### THE TASK
Exactly as they appear, output all of the records. Skip any images.

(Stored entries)
====
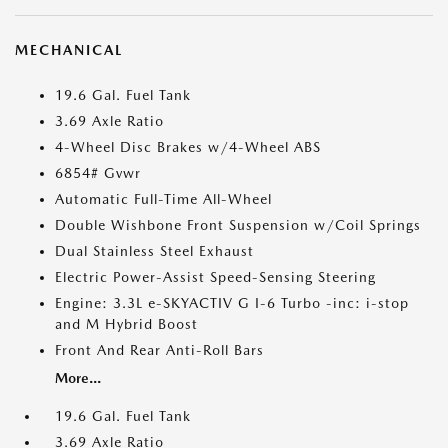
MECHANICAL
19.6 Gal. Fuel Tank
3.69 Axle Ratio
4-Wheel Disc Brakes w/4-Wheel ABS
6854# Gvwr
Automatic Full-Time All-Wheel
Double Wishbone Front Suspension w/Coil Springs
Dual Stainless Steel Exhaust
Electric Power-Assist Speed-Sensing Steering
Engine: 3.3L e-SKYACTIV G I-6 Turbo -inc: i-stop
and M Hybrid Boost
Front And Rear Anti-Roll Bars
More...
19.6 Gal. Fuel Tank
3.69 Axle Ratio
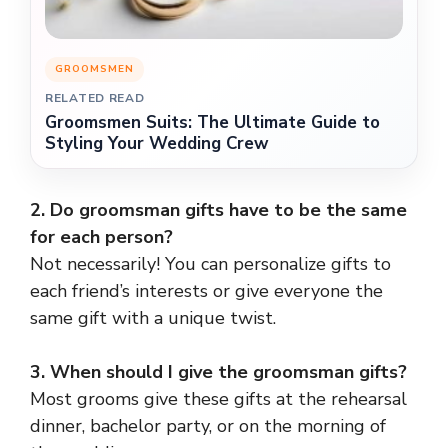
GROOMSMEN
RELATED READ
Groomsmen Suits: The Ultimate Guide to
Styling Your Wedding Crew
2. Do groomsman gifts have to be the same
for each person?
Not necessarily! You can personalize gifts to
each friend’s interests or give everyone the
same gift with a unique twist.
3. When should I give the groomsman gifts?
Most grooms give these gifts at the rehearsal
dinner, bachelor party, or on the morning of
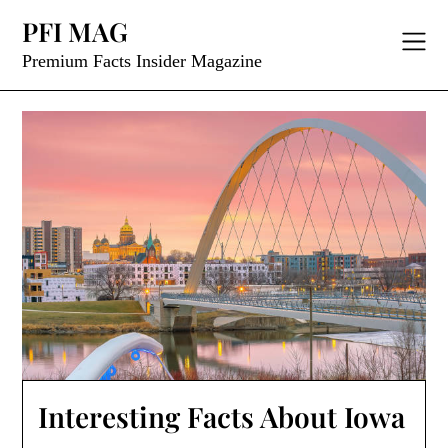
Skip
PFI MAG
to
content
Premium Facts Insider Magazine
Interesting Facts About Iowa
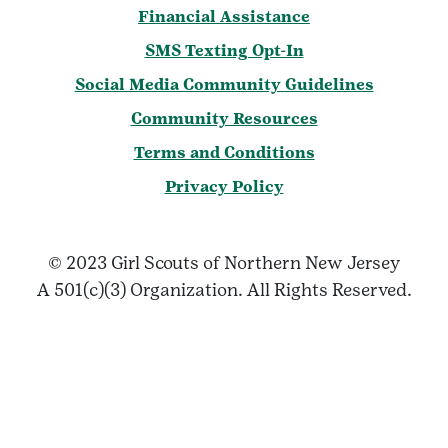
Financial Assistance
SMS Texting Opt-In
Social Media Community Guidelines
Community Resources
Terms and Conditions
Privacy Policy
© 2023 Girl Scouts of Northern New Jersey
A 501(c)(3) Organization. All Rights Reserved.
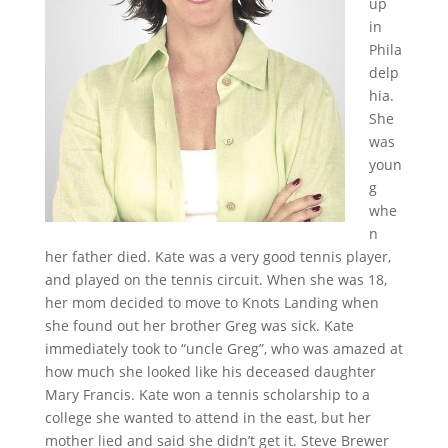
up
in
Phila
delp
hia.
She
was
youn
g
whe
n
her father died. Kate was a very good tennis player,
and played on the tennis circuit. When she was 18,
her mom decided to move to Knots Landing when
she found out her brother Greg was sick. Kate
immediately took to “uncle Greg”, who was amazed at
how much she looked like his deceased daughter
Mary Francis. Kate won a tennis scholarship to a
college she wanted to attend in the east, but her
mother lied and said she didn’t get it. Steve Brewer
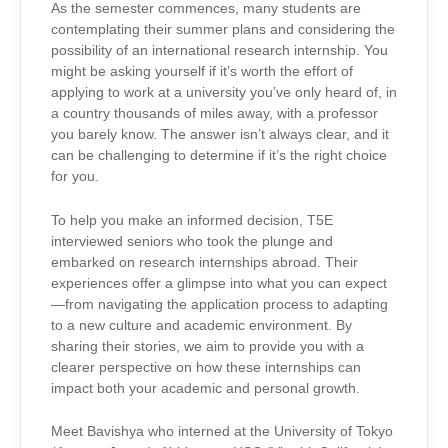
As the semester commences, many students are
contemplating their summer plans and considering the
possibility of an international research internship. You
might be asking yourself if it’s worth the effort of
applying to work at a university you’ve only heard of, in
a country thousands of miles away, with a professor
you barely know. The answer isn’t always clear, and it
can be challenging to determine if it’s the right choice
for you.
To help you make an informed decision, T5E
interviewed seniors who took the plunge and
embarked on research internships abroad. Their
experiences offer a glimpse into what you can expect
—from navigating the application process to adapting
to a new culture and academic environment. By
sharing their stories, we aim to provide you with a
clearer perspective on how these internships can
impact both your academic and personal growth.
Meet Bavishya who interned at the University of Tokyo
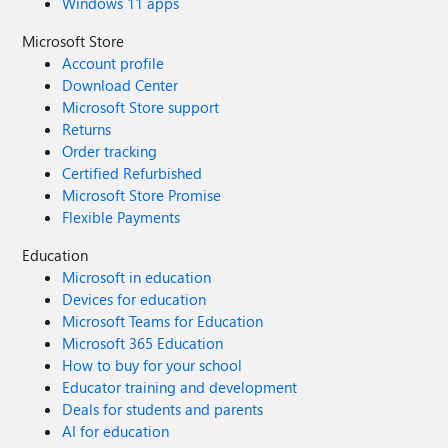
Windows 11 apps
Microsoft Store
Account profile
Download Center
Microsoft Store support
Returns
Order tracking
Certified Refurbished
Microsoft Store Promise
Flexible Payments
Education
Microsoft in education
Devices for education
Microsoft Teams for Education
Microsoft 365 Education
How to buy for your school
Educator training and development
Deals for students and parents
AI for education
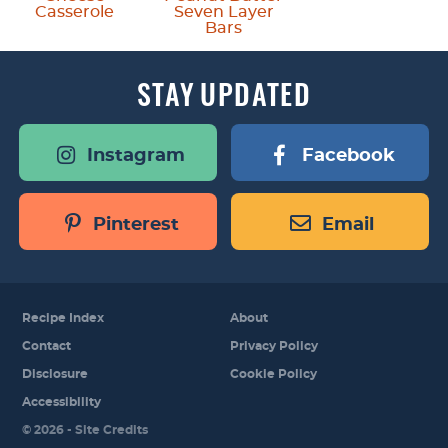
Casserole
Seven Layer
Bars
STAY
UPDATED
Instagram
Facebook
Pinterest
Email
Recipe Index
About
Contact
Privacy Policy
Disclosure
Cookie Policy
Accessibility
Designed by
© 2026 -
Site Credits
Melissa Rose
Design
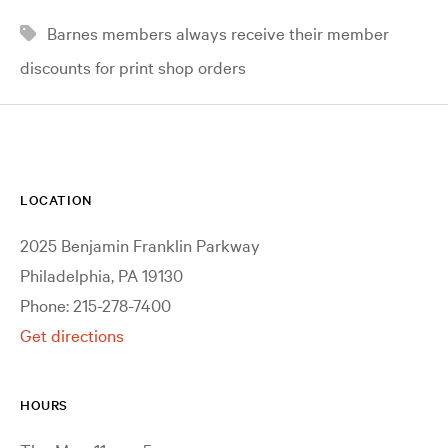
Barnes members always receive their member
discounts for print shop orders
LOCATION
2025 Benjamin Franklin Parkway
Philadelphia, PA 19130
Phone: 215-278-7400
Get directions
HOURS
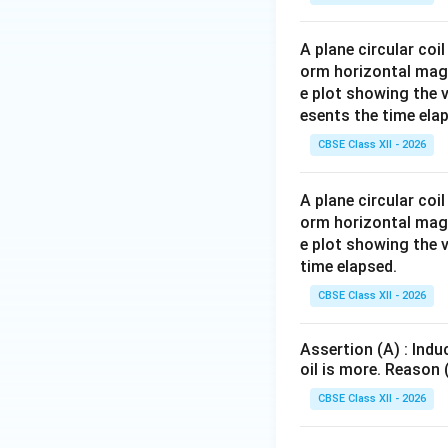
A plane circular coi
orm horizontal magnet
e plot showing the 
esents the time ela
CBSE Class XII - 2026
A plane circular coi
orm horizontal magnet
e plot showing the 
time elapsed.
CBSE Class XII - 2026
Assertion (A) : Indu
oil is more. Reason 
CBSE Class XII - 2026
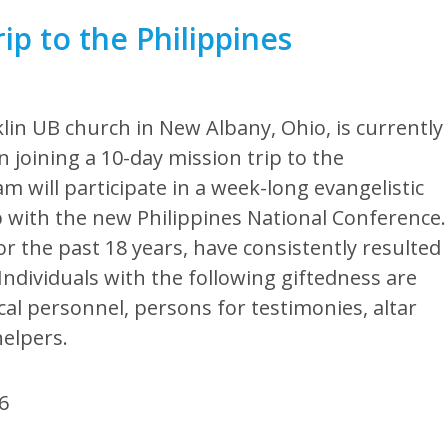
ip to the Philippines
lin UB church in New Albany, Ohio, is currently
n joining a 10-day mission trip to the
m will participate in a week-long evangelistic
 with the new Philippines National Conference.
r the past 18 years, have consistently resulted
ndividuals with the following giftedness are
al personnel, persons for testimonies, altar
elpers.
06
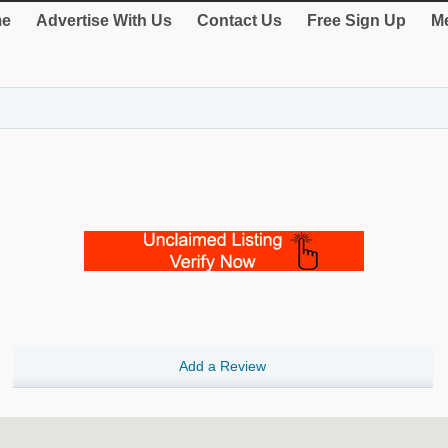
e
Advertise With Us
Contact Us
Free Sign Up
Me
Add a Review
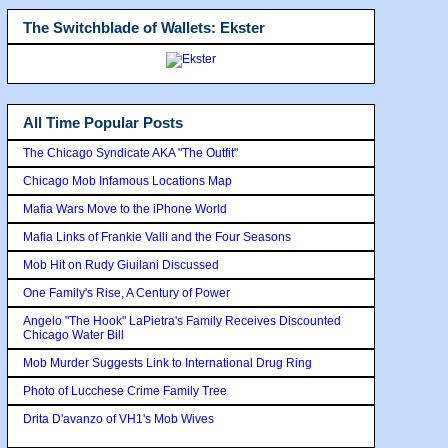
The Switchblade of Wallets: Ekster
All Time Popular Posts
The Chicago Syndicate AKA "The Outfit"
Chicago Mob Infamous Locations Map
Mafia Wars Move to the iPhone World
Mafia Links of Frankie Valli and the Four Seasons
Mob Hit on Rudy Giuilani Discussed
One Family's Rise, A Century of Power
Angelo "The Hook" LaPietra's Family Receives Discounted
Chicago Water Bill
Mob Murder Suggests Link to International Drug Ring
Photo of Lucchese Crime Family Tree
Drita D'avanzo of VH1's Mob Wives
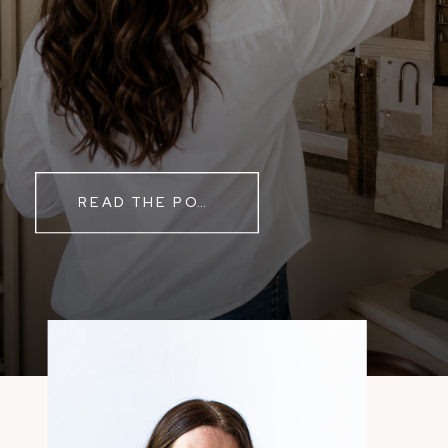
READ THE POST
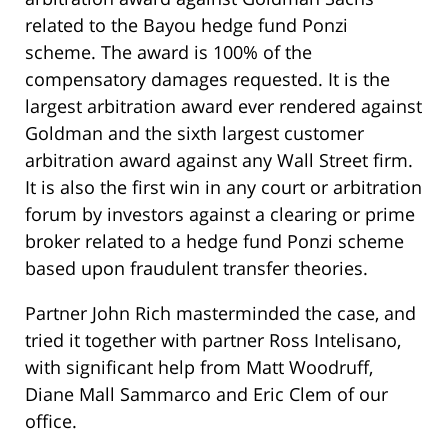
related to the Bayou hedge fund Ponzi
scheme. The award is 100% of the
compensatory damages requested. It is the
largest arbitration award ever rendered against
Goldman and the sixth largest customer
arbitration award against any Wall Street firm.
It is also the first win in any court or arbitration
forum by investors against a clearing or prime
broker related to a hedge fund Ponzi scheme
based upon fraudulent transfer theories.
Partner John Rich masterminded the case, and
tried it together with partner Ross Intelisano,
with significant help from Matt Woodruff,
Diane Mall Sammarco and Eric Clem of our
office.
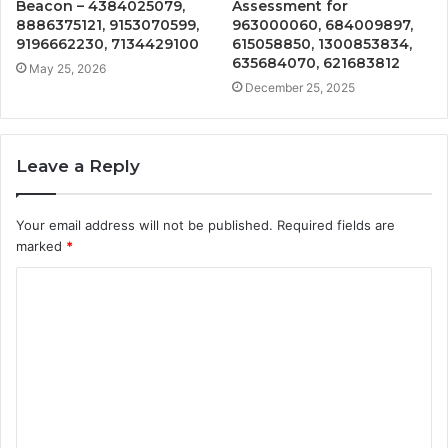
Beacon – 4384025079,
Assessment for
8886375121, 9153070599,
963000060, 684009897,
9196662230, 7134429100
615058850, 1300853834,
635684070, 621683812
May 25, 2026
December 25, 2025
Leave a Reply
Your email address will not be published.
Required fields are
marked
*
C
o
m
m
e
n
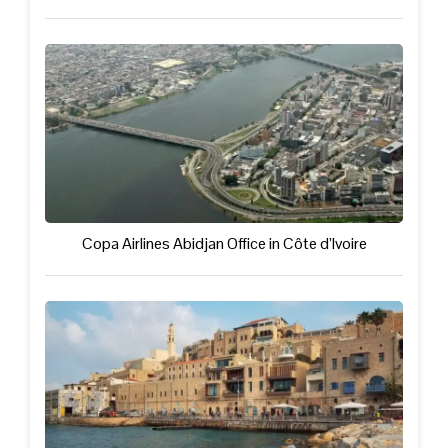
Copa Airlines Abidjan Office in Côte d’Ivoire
====
### ANSWER TO THIS EXERCISE
MECHANICAL
19.6 Gal. Fuel Tank
3.69 Axle Ratio
4-Wheel Disc Brakes w/4-Wheel ABS
6854# Gvwr
Automatic Full-Time All-Wheel
Double Wishbone Front Suspension w/Coil Springs
Dual Stainless Steel Exhaust
Electric Power-Assist Speed-Sensing Steering
Engine: 3.3L e-SKYACTIV G I-6 Turbo -inc: i-stop
and M Hybrid Boost
Front And Rear Anti-Roll Bars
More...
19.6 Gal. Fuel Tank
3.69 Axle Ratio
GROOMSMEN
RELATED READ
Groomsmen Suits: The Ultimate Guide to
Styling Your Wedding Crew
2. Do groomsman gifts have to be the same
for each person?
Not necessarily! You can personalize gifts to
each friend’s interests or give everyone the
same gift with a unique twist.
3. When should I give the groomsman gifts?
Most grooms give these gifts at the rehearsal
dinner, bachelor party, or on the morning of
Skip
PFI MAG
to
content
Premium Facts Insider Magazine
Interesting Facts About Iowa
Financial Assistance
SMS Texting Opt-In
Social Media Community Guidelines
Community Resources
Terms and Conditions
Privacy Policy
© 2023 Girl Scouts of Northern New Jersey
A 501(c)(3) Organization. All Rights Reserved.
up
in
Phila
delp
hia.
She
was
youn
g
whe
n
her father died. Kate was a very good tennis player,
and played on the tennis circuit. When she was 18,
her mom decided to move to Knots Landing when
she found out her brother Greg was sick. Kate
immediately took to “uncle Greg”, who was amazed at
how much she looked like his deceased daughter
Mary Francis. Kate won a tennis scholarship to a
college she wanted to attend in the east, but her
mother lied and said she didn’t get it. Steve Brewer
As the semester commences, many students are
contemplating their summer plans and considering the
possibility of an international research internship. You
might be asking yourself if it’s worth the effort of
applying to work at a university you’ve only heard of, in
a country thousands of miles away, with a professor
you barely know. The answer isn’t always clear, and it
can be challenging to determine if it’s the right choice
for you.
To help you make an informed decision, T5E
interviewed seniors who took the plunge and
embarked on research internships abroad. Their
experiences offer a glimpse into what you can expect
—from navigating the application process to adapting
to a new culture and academic environment. By
sharing their stories, we aim to provide you with a
clearer perspective on how these internships can
impact both your academic and personal growth.
Meet Bavishya who interned at the University of Tokyo
Windows 11 apps
Microsoft Store
Account profile
Download Center
Microsoft Store support
Returns
Order tracking
Certified Refurbished
Microsoft Store Promise
Flexible Payments
Education
Microsoft in education
Devices for education
Microsoft Teams for Education
Microsoft 365 Education
How to buy for your school
Educator training and development
Deals for students and parents
AI for education
Casserole
Seven Layer
Bars
STAY
UPDATED
Instagram
Facebook
Pinterest
Email
Recipe Index
About
Contact
Privacy Policy
Disclosure
Cookie Policy
Accessibility
Designed by
© 2026 -
Site Credits
Melissa Rose
Design
Barnes members always receive their member
discounts for print shop orders
LOCATION
2025 Benjamin Franklin Parkway
Philadelphia, PA 19130
Phone: 215-278-7400
Get directions
HOURS
A plane circular coi
orm horizontal magnet
e plot showing the 
esents the time ela
CBSE Class XII - 2026
A plane circular coi
orm horizontal magnet
e plot showing the 
time elapsed.
CBSE Class XII - 2026
Assertion (A) : Indu
oil is more. Reason 
CBSE Class XII - 2026
ip to the Philippines
lin UB church in New Albany, Ohio, is currently
n joining a 10-day mission trip to the
m will participate in a week-long evangelistic
 with the new Philippines National Conference.
r the past 18 years, have consistently resulted
ndividuals with the following giftedness are
al personnel, persons for testimonies, altar
elpers.
06
e
Advertise With Us
Contact Us
Free Sign Up
Me
Add a Review
The Switchblade of Wallets: Ekster
All Time Popular Posts
The Chicago Syndicate AKA "The Outfit"
Chicago Mob Infamous Locations Map
Mafia Wars Move to the iPhone World
Mafia Links of Frankie Valli and the Four Seasons
Mob Hit on Rudy Giuilani Discussed
One Family's Rise, A Century of Power
Angelo "The Hook" LaPietra's Family Receives Discounted
Chicago Water Bill
Mob Murder Suggests Link to International Drug Ring
Photo of Lucchese Crime Family Tree
Drita D'avanzo of VH1's Mob Wives
READ THE POST
related to the Bayou hedge fund Ponzi
scheme. The award is 100% of the
compensatory damages requested. It is the
largest arbitration award ever rendered against
Goldman and the sixth largest customer
arbitration award against any Wall Street firm.
It is also the first win in any court or arbitration
forum by investors against a clearing or prime
broker related to a hedge fund Ponzi scheme
based upon fraudulent transfer theories.
Partner John Rich masterminded the case, and
tried it together with partner Ross Intelisano,
with significant help from Matt Woodruff,
Diane Mall Sammarco and Eric Clem of our
office.
Beacon – 4384025079,
Assessment for
8886375121, 9153070599,
963000060, 684009897,
9196662230, 7134429100
615058850, 1300853834,
635684070, 621683812
May 25, 2026
December 25, 2025
Leave a Reply
Your email address will not be published.
Required fields are
marked
*
C
o
m
m
e
n
Copa Airlines Abidjan Office in Côte d’Ivoire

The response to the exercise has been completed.